The individuals handling the matter will do their best to address the matter expeditiously.

Potential Outcomes

When an academic employee is found not to have violated this policy or Statute 21, they will be informed in writing, as will the complainant. If the investigation determines that the academic employee violated this policy, the academic employee will be so informed, and may face sanctions including:

  1. an advisory discussion or verbal warning,
  2. a warning letter,
  3. withheld salary increase or other pay increase in the next relevant pay period and/or beyond,
  4. withheld named chair or other honor that was to be bestowed,
  5. delayed consideration for promotion,
  6. consideration of the misconduct in the context of a reappointment/promotion,
  7. required training or other remediation,
  8. suspension without pay, which may occur in conjunction with a campus ban and deactivation of their CNetID,
  9. ban from all/part of campus,
  10. receipt of a No-Contact Directive,
  11. removal from an administrative role such as chair, associate or vice chair, center director, director of undergraduate/graduate studies, or the like (and the concomitant loss of pay and/or other privileges associated with that supplemental role),
  12. restriction from teaching in an academic unit or of the right to supervise graduate students and/or postdoctoral researchers,
  13. initiation of the appointment termination process for a truly grave policy violation or a pattern of problems, and
  14. other reasonable disciplinary actions tailored to the circumstances. For more serious consequences short of termination, deans may convene a faculty advisory panel.

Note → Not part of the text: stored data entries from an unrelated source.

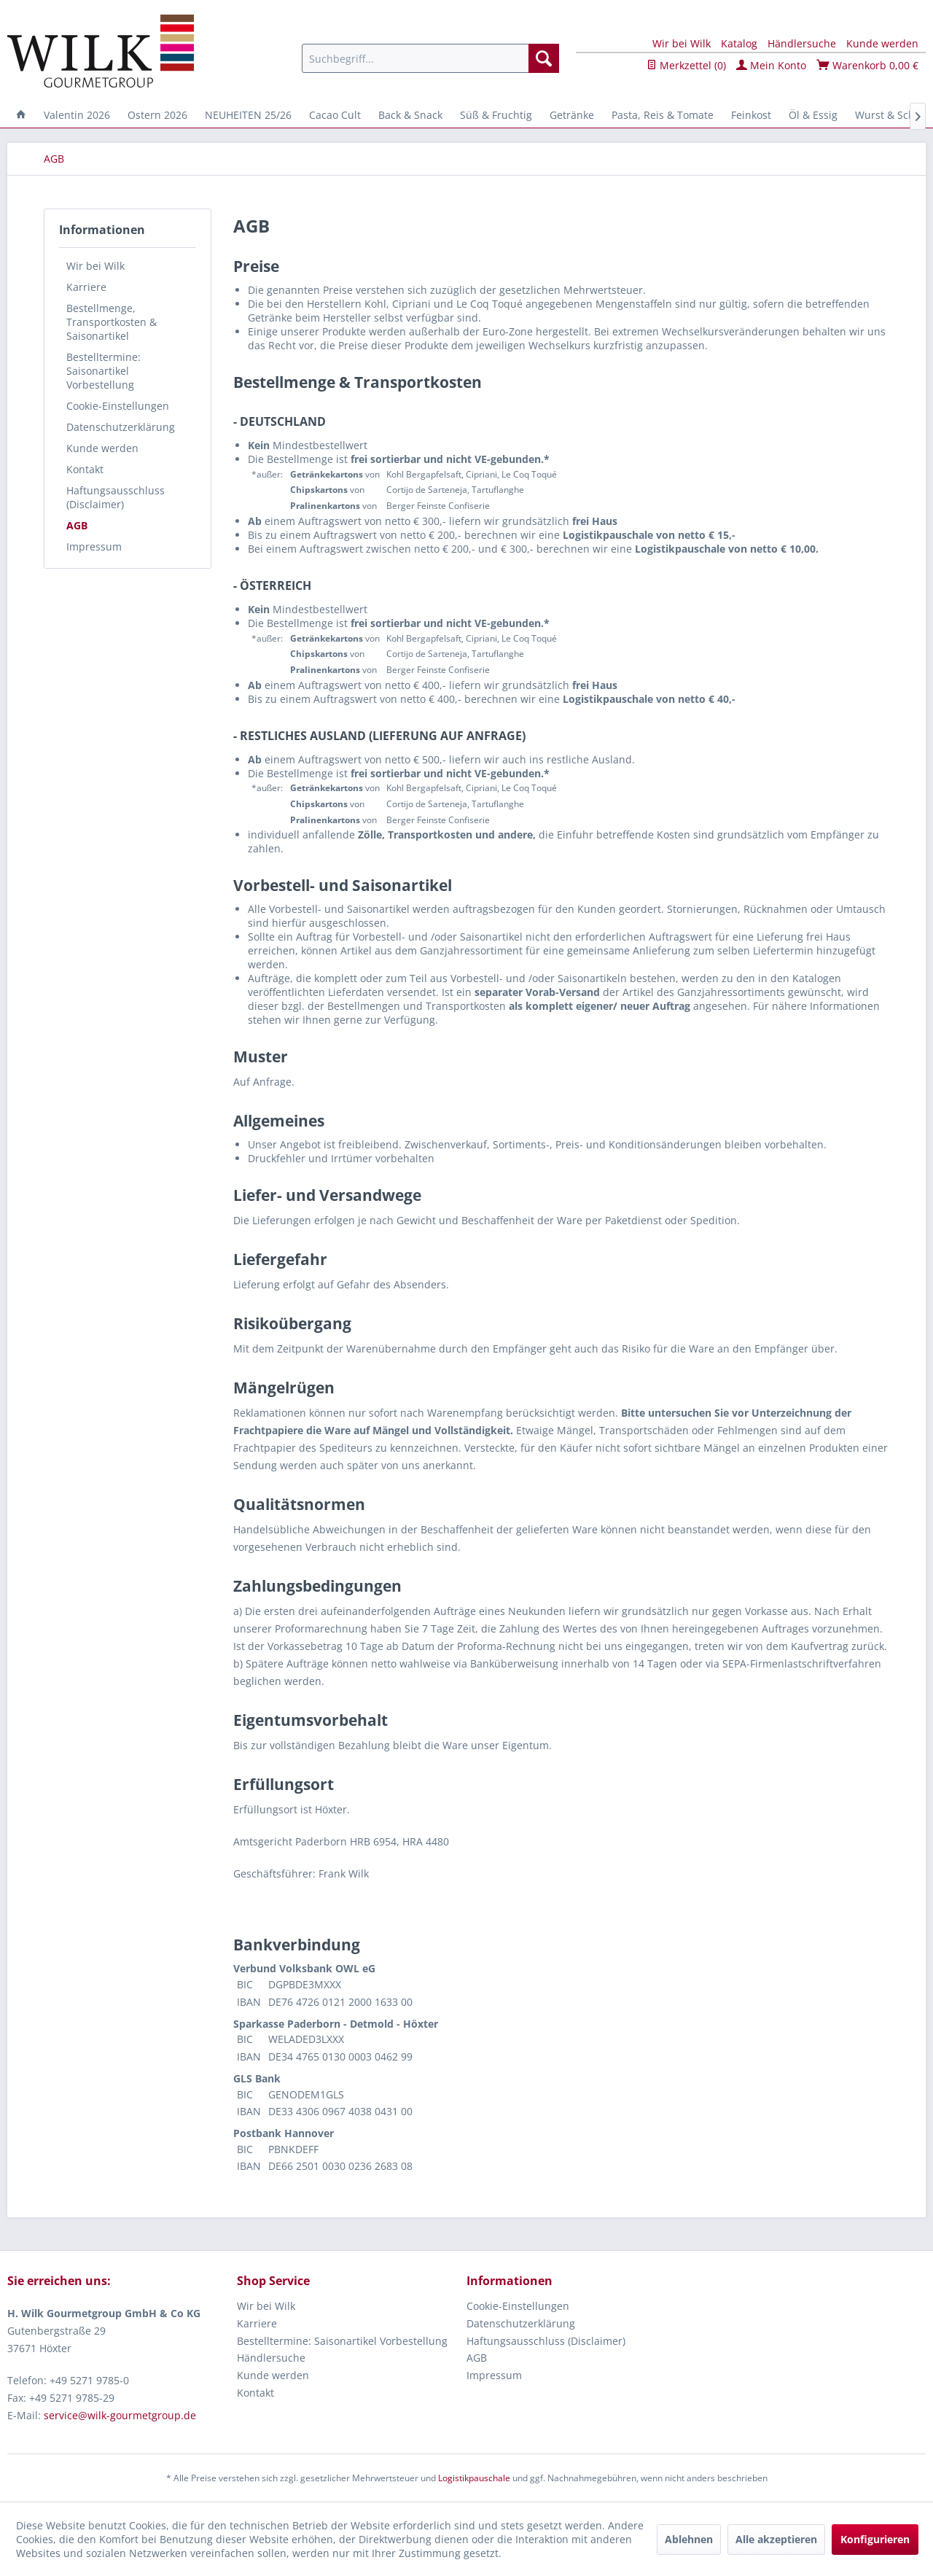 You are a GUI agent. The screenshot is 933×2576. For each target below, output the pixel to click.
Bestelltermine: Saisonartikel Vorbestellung (103, 371)
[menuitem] (430, 58)
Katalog (739, 43)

In compliance with institutional policy on confidentiality, the complainant will be informed that the investigation has been concluded.

For members of the University Faculty (appointments made under Statute 11.1), the Statutes mandate a process for primary academic appointment termination, which can only occur for “inadequate performance of duty or for misconduct,” and requires the convening of a faculty advisory panel by the President. 

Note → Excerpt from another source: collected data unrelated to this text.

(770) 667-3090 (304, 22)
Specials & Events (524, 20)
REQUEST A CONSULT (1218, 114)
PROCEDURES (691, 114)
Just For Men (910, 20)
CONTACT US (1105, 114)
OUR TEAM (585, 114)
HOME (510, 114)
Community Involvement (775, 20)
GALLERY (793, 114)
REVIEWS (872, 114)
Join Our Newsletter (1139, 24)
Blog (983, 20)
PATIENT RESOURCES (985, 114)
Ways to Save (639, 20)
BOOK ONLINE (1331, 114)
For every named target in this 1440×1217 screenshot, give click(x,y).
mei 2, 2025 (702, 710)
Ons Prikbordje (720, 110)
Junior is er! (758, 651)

For other academic employees, the same sanction is available, and the same standard for appointment termination applies, although the Statutes do not require the convening of a faculty advisory panel, and thus historically the President and Provost have made the termination decision (usually but not necessarily at the recommendation of the cognizant dean and chair, and evidence of the indicia of fundamental due process); the same holds true for postdoctoral researchers. Termination of those subject to a collective bargaining agreement will be handled in accord with the terms of the collective bargaining agreement. In all disciplinary matters, the University aims to calibrate the consequences to precedent and the level of the offense.  

Retaliation Prohibition

The University prohibits retaliation against any person who exercises any rights or responsibilities under this policy.

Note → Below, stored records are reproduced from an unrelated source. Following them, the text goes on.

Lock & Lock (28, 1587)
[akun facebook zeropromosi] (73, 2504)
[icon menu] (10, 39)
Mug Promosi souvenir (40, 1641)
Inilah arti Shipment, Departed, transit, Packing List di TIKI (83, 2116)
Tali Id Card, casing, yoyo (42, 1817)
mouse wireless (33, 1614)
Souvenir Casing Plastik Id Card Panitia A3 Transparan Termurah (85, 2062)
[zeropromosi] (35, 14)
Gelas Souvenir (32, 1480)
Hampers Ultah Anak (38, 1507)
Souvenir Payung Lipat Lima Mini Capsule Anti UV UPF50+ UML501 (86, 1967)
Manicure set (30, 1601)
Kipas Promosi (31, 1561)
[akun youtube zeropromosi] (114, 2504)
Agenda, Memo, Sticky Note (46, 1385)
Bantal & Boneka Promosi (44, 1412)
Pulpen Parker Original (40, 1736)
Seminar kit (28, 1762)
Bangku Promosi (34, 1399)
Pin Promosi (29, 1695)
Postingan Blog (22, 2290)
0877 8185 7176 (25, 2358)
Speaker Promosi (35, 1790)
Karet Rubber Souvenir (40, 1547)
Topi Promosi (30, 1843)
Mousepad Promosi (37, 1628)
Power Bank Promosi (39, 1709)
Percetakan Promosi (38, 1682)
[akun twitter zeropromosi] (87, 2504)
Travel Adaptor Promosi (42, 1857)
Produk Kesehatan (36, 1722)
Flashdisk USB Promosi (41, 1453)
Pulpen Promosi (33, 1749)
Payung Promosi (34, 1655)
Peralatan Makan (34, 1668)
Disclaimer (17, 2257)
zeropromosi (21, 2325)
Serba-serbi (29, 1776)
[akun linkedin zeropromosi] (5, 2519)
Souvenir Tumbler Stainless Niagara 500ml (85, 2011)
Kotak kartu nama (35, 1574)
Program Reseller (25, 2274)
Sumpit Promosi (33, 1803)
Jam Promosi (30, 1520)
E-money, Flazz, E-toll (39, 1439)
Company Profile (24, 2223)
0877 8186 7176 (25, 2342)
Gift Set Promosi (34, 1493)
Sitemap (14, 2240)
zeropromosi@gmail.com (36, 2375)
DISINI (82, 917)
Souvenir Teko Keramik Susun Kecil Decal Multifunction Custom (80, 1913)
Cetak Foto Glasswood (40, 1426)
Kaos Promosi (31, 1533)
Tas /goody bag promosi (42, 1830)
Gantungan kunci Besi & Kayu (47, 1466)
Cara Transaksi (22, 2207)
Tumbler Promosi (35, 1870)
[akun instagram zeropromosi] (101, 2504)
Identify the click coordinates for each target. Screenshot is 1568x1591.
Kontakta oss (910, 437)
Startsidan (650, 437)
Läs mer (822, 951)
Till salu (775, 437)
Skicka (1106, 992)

Retaliation means any adverse action taken against a person participating in a protected activity because of their participation in that protected activity. Retaliation against an individual for alleging unprofessional conduct or retaliation, supporting a party bringing a complaint, or assisting in providing information relevant to a claim under this Policy is a serious violation of University policy and will be treated as another possible instance of unprofessional conduct or retaliation.

Acts of alleged retaliation should be reported immediately to the cognizant dean and the Office of the Provost so that they can be promptly investigated.


 
1This definition of academic freedom draws on the Statement on Academic Freedom Adopted by the Committee of the Council upon Submission by Edward Levi (July 12, 1949) and on the Convocation Address by William Rainey Harper (December 18, 1900).